My work focuses on the effects of large bureaucratic systems during periods of cataclysmic social change. Looking at industrialized humanitarianism, business management, and the government regulation of agriculture, I ask how people both use, modify and circumvent rationalized managerial systems as they rebuild their lives after disaster or large-scale social transformation.
My current project focuses on humanitarianism and displacement. Using a theoretical lens derived from Alain Badiou and Jean-Paul Sartre, I look at the effects of international aid among internally displaced people (IDPs), victims of ethnic cleansing who have been forced to become refugees in their own countries. Between 2009-2012, I conducted 16 months of fieldwork in IDP settlements in the Republic of Georgia, where nearly 30,000 people were ethnically cleansed during a 2008 war with Russia. A forthcoming book, Unsettled: Humanitarianism and Displacement in the Republic of Georgia, has emerged from this work, as well as articles in Humanity, Slavic Review, American Ethnologist, and Antipode. I have also conducted research among the family and friends of the Boston Marathon Bombers, who were part of a community of Chechens displaced to Kyrgyzstan. Articles from that project are forthcoming in Ab Imperio and American Ethnologist.

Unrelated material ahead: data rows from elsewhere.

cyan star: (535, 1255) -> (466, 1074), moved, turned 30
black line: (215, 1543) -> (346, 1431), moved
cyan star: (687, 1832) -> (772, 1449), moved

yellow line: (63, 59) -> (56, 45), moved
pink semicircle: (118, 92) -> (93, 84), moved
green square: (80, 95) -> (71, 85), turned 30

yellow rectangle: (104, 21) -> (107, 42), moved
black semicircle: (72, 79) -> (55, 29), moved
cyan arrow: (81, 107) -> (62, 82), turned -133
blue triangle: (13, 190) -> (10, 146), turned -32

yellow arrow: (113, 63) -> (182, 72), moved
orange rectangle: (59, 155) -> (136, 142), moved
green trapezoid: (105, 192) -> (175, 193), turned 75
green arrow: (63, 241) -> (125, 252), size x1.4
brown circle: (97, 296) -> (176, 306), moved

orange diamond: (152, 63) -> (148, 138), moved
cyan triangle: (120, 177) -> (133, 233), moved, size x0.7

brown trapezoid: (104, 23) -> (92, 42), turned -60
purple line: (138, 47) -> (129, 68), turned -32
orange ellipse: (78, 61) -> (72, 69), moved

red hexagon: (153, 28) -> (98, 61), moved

In the past, I have looked at another cataclysmic change: the fall of Communism in Eastern Europe. My first book, Privatizing Poland, looked at what happened when a multinational corporation took over one of the first Communist-run factories to be privatized after the fall of the Berlin Wall. Using a Foucauldian approach, I looked at how neoliberal management practices sought to remake workers as individuals of varying qualities–and how workers resisted being deemed as nothing more than low-value labor. I have also looked at the ways that standards and regulations in the food industry label entire countries as low-value, contaminated or disease-producing, and how those standards are used as non-tariff trade barriers to keep farmers from reaching European and American markets.